═════ Raw data ═════

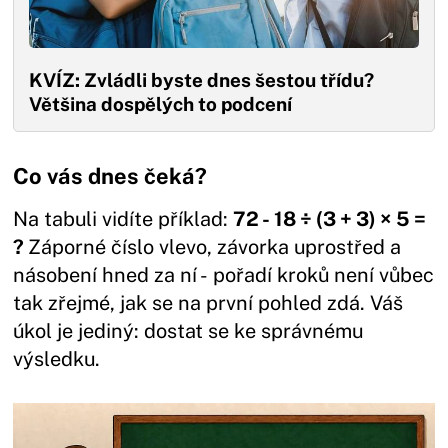
KVÍZ: Zvládli byste dnes šestou třídu?
Většina dospělých to podcení
Co vás dnes čeká?
Na tabuli vidíte příklad:
72 - 18 ÷ (3 + 3) × 5 =
?
Záporné číslo vlevo, závorka uprostřed a
násobení hned za ní - pořadí kroků není vůbec
tak zřejmé, jak se na první pohled zdá. Váš
úkol je jediný: dostat se ke správnému
výsledku.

═════

## Task instructions
Write every entry out again exactly, images omitted.

## Problem solution
KVÍZ: Zvládli byste dnes šestou třídu?
Většina dospělých to podcení
Co vás dnes čeká?
Na tabuli vidíte příklad:
72 - 18 ÷ (3 + 3) × 5 =
?
Záporné číslo vlevo, závorka uprostřed a
násobení hned za ní - pořadí kroků není vůbec
tak zřejmé, jak se na první pohled zdá. Váš
úkol je jediný: dostat se ke správnému
výsledku.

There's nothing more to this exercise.